A few of our governors take very seriously the quality - and qualifications - of new recruits and almost work to a formula representing the ideal governing body. They can't do much about local education authority-appointed or parent and teacher governors, but when it comes to co-options someone will always say: "We need someone who understands budgeting," or "We must have a lawyer builder personnel officer business person". They also want to interview them if possible. Surely we are intended to be a rough cross-section of the community and not a professional body?
Many governors reading this will disbelieve your luxury of choice of expertise. Your colleagues don't know they are born. We all welcome a bit of help with the hard bits, but I agree with you entirely that a good governing body is above all representative of the ordinary people who work in, live near, or send their children to the school, and anything else is a bonus.
If a potential co-optee shows interest and has time to spare, and impresses you with evidence of commitment to some kind of community service, say yes before somebody else steps in. Anyway experts can occasionally get too involved in the detail, too anxious to take over a particular area of work, or too threatening to the senior staff.
Sometimes, too, they think their expert contribution excuses them from spending time in the school. But interviewing can be helpful, if only to make sure candidates know and accept the time commitment involved.
OUR school is over-subscribed and has not been able to accept all first choices from the immediate neighbourhood. Some disappointed parents have taken it very badly and have been threatening and abusive both to the head and to governors who live near. I have suffered very badly as chair and a well-known parent governor, and the language and threats have made me fearful for myself and my children. What can we do?

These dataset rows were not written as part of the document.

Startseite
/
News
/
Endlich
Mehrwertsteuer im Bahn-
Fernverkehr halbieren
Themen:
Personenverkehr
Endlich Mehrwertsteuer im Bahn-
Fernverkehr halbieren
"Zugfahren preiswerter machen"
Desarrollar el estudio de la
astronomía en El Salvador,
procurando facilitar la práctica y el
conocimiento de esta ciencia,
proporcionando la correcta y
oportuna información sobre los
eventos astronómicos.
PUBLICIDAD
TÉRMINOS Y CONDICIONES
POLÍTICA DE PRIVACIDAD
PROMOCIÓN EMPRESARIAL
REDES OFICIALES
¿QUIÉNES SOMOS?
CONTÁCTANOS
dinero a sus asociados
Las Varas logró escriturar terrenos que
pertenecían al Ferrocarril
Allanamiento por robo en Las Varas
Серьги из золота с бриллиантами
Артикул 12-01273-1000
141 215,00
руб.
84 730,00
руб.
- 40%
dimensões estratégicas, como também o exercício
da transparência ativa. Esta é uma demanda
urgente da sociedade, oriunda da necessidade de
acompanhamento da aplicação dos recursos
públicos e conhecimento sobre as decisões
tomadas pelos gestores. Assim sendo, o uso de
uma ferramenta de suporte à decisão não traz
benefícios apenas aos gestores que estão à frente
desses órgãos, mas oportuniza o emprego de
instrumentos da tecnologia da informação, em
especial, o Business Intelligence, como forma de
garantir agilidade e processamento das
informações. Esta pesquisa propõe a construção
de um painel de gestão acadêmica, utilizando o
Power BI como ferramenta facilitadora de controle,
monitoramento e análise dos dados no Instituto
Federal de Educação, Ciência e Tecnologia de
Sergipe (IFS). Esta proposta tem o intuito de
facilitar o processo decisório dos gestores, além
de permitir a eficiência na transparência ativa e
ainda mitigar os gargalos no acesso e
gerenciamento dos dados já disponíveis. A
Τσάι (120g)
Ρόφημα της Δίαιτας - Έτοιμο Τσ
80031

Some heads would write to abusive parents explaining that neither they, the staff nor governors have any say in admissions - if it is a community school - and warn them that threats and abuse will be taken seriously. I have also heard of cases where offenders have been warned by the police.

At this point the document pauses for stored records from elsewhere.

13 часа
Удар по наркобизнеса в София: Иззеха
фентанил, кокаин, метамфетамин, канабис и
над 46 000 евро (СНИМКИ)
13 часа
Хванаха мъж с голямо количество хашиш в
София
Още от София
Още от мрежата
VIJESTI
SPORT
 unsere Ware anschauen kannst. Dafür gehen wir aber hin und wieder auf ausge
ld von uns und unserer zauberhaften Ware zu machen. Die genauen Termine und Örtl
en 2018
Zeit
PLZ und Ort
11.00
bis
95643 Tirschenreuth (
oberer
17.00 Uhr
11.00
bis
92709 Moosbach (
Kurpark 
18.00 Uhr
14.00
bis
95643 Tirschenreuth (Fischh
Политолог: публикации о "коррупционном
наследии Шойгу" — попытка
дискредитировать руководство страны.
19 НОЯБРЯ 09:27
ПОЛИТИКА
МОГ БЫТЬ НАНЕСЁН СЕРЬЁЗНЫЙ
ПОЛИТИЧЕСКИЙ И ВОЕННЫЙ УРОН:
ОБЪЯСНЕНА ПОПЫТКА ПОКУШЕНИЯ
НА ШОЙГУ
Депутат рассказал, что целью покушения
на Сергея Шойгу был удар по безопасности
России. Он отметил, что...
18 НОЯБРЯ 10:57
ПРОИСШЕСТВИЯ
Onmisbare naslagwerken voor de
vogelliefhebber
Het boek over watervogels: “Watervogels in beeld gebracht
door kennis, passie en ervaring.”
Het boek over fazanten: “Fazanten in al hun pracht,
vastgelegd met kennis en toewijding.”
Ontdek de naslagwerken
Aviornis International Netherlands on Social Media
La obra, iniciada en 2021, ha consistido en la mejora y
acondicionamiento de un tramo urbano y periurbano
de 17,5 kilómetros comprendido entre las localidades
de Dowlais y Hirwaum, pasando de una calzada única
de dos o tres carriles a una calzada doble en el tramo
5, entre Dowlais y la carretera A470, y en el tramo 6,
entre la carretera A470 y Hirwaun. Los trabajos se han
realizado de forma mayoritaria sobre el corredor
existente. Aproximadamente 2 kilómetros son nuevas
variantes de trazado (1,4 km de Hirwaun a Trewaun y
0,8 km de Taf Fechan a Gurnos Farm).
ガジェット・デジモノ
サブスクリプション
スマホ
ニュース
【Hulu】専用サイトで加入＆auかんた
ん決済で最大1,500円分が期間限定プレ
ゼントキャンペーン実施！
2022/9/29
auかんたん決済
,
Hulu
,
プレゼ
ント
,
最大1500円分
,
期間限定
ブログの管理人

Parents in general can also be told about the legal provision for individuals to appeal, and also for a group of them to complain against the admission criteria which will have been agreed and strictly applied by the LEA.

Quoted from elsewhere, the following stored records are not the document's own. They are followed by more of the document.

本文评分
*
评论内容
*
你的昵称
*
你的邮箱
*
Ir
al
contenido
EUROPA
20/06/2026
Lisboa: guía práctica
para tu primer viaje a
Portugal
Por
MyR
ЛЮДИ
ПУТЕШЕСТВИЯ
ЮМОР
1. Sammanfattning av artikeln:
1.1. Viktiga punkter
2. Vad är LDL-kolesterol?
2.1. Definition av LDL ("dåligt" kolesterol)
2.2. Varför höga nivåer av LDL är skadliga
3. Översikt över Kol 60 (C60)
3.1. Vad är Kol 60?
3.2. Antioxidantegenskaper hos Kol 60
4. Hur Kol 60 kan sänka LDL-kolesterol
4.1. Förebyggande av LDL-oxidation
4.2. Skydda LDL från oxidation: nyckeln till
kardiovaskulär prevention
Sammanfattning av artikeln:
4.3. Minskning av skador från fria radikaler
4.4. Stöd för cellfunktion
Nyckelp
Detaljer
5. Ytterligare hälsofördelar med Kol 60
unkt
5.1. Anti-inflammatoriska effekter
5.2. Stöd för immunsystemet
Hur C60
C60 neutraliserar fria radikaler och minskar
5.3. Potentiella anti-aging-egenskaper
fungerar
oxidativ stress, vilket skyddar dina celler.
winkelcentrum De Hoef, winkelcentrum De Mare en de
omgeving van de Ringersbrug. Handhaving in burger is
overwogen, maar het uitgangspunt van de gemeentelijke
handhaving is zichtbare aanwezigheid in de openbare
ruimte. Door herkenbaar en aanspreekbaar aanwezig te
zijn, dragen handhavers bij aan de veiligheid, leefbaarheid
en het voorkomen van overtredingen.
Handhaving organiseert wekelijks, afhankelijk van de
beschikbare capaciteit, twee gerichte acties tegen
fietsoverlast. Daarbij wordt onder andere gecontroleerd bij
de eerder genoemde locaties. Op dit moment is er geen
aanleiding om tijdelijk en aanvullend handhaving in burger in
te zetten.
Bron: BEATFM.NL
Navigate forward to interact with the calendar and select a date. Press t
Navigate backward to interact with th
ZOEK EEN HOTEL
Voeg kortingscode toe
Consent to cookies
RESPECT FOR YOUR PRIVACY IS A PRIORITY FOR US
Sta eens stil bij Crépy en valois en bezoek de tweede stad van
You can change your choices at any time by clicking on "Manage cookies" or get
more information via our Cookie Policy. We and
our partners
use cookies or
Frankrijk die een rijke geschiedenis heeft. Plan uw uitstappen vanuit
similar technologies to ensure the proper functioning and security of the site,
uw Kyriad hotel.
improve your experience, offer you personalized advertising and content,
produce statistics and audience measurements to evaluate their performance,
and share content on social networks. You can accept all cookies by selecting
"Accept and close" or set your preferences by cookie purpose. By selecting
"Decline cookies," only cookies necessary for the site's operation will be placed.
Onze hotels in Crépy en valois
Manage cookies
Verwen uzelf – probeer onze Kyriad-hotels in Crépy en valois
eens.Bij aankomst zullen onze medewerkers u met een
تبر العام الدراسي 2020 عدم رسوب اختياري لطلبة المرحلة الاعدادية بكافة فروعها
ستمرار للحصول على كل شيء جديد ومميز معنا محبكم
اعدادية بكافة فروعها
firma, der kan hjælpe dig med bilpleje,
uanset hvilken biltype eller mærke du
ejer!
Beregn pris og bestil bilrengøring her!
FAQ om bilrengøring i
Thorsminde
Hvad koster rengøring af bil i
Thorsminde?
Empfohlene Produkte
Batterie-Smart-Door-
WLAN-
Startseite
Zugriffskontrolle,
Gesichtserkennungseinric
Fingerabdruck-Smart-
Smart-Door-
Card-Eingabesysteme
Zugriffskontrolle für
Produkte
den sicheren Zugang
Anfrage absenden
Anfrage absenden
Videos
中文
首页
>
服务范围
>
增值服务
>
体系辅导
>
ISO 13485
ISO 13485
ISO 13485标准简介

All this also applies to voluntary-aided schools, except that here the governors will have made the decisions in individual cases.
I am assuming that all those responsible are satisfied that these decisions have been fairly made against the agreed criteria. It is trickier in church schools, since if over-subscribed they may apply whatever tests of commitment to the faith that have been incorporated in the rules, and by their nature these offer more to argue about.